## Work instructions
Only certain lines below are wanted: those starting at the line containing "(til sporingen)." and ending at the line containing "mottar den.", both included, each retyped exactly.
━━━━━━━━━━━━━━━━━━━━━━━━━━━━━━
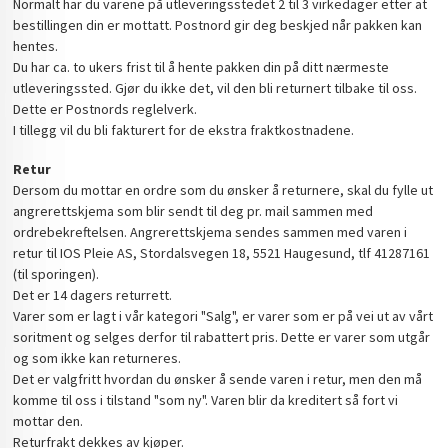
Normalt har du varene på utleveringsstedet 2 til 3 virkedager etter at
bestillingen din er mottatt. Postnord gir deg beskjed når pakken kan
hentes.
Du har ca. to ukers frist til å hente pakken din på ditt nærmeste
utleveringssted. Gjør du ikke det, vil den bli returnert tilbake til oss.
Dette er Postnords reglelverk.
I tillegg vil du bli fakturert for de ekstra fraktkostnadene.
Retur
Dersom du mottar en ordre som du ønsker å returnere, skal du fylle ut
angrerettskjema som blir sendt til deg pr. mail sammen med
ordrebekreftelsen. Angrerettskjema sendes sammen med varen i
retur til IOS Pleie AS, Stordalsvegen 18, 5521 Haugesund, tlf 41287161
(til sporingen).
Det er 14 dagers returrett.
Varer som er lagt i vår kategori "Salg", er varer som er på vei ut av vårt
soritment og selges derfor til rabattert pris. Dette er varer som utgår
og som ikke kan returneres.
Det er valgfritt hvordan du ønsker å sende varen i retur, men den må
komme til oss i tilstand "som ny". Varen blir da kreditert så fort vi
mottar den.
Returfrakt dekkes av kjøper.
━━━━━━━━━━━━━━━━━━━━━━━━━━━━━━
## Solution
(til sporingen).
Det er 14 dagers returrett.
Varer som er lagt i vår kategori "Salg", er varer som er på vei ut av vårt
soritment og selges derfor til rabattert pris. Dette er varer som utgår
og som ikke kan returneres.
Det er valgfritt hvordan du ønsker å sende varen i retur, men den må
komme til oss i tilstand "som ny". Varen blir da kreditert så fort vi
mottar den.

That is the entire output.